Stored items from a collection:
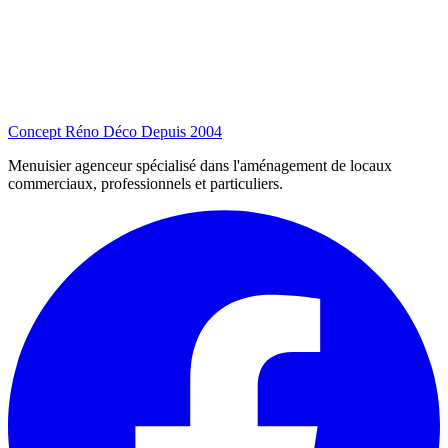
Concept Réno Déco
Depuis 2004
Menuisier agenceur spécialisé dans l'aménagement de locaux
commerciaux, professionnels et particuliers.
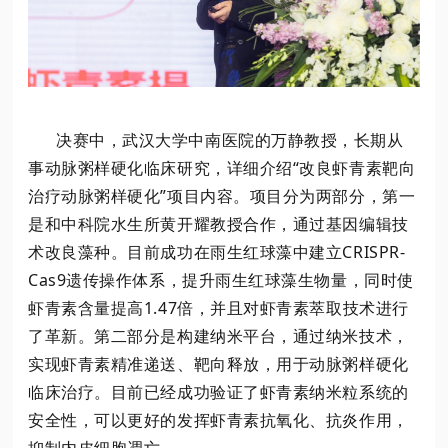
决赛中，武汉大学中南医院的万静教授，长期从
事动脉粥样硬化临床研究，详细介绍“改良虾青素靶向
治疗动脉粥样硬化”项目内容。项目分为两部分，第一
是和中科院水生所黄开耀教授合作，通过基因编辑技
术改良藻种。目前成功在雨生红球藻中建立CRISPR-
Cas9遗传操作体系，提升雨生红球藻生物量，同时使
虾青素含量提高1.47倍，并且对虾青素萃取技术进行
了革新。第二部分是构建纳米平台，通过纳米技术，
实现虾青素精准递送、靶向释放，用于动脉粥样硬化
临床治疗。目前已经成功验证了虾青素纳米粒系统的
安全性，可以更好的发挥虾青素抗氧化、抗炎作用，
抑制内皮细胞凋亡。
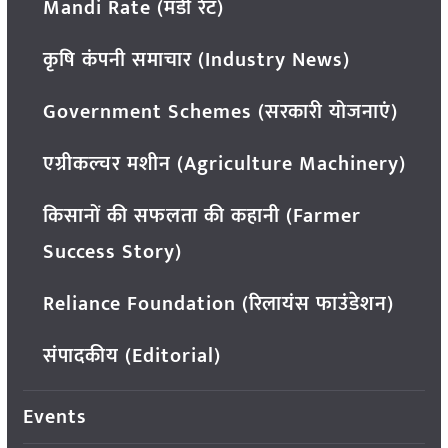
Mandi Rate (मंडी रेट)
कृषि कंपनी समाचार (Industry News)
Government Schemes (सरकारी योजनाएं)
एग्रीकल्चर मशीन (Agriculture Machinery)
किसानों की सफलता की कहानी (Farmer
Success Story)
Reliance Foundation (रिलायंस फाउंडेशन)
संपादकीय (Editorial)
Events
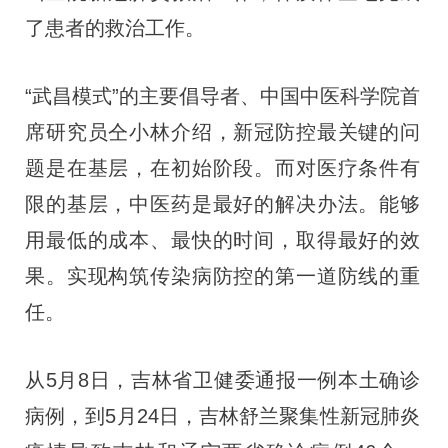
了患者的救治工作。
“武昌模式”的主要倡导者、中国中医科学院首
席研究员仝小林介绍，新冠防控最关键的问
题是在基层，在初始阶段。而对医疗条件有
限的基层，中医药是最好的解决办法。能够
用最低的成本、最快的时间，取得最好的效
果。实现构筑传染病防控的第一道防线的重
任。
从5月8日，吉林省卫健委通报一例本土确诊
病例，到5月24日，吉林舒兰聚集性新冠肺炎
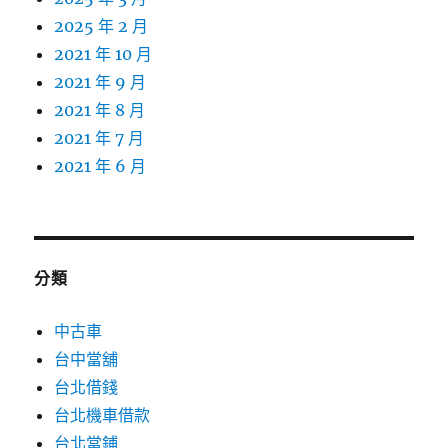
2025 年 2 月
2021 年 10 月
2021 年 9 月
2021 年 8 月
2021 年 7 月
2021 年 6 月
分類
中古車
台中當舖
台北借錢
台北機車借款
台北當鋪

Task item:
Copy the data exactly. Any picture it contains is to be omitted.

Solved exercise:
Concept Réno Déco
Depuis 2004
Menuisier agenceur spécialisé dans l'aménagement de locaux
commerciaux, professionnels et particuliers.
决赛中，武汉大学中南医院的万静教授，长期从
事动脉粥样硬化临床研究，详细介绍“改良虾青素靶向
治疗动脉粥样硬化”项目内容。项目分为两部分，第一
是和中科院水生所黄开耀教授合作，通过基因编辑技
术改良藻种。目前成功在雨生红球藻中建立CRISPR-
Cas9遗传操作体系，提升雨生红球藻生物量，同时使
虾青素含量提高1.47倍，并且对虾青素萃取技术进行
了革新。第二部分是构建纳米平台，通过纳米技术，
实现虾青素精准递送、靶向释放，用于动脉粥样硬化
临床治疗。目前已经成功验证了虾青素纳米粒系统的
安全性，可以更好的发挥虾青素抗氧化、抗炎作用，
抑制内皮细胞凋亡。
Mandi Rate (मंडी रेट)
कृषि कंपनी समाचार (Industry News)
Government Schemes (सरकारी योजनाएं)
एग्रीकल्चर मशीन (Agriculture Machinery)
किसानों की सफलता की कहानी (Farmer
Success Story)
Reliance Foundation (रिलायंस फाउंडेशन)
संपादकीय (Editorial)
Events
了患者的救治工作。
“武昌模式”的主要倡导者、中国中医科学院首
席研究员仝小林介绍，新冠防控最关键的问
题是在基层，在初始阶段。而对医疗条件有
限的基层，中医药是最好的解决办法。能够
用最低的成本、最快的时间，取得最好的效
果。实现构筑传染病防控的第一道防线的重
任。
从5月8日，吉林省卫健委通报一例本土确诊
病例，到5月24日，吉林舒兰聚集性新冠肺炎
2025 年 2 月
2021 年 10 月
2021 年 9 月
2021 年 8 月
2021 年 7 月
2021 年 6 月
分類
中古車
台中當舖
台北借錢
台北機車借款
台北當鋪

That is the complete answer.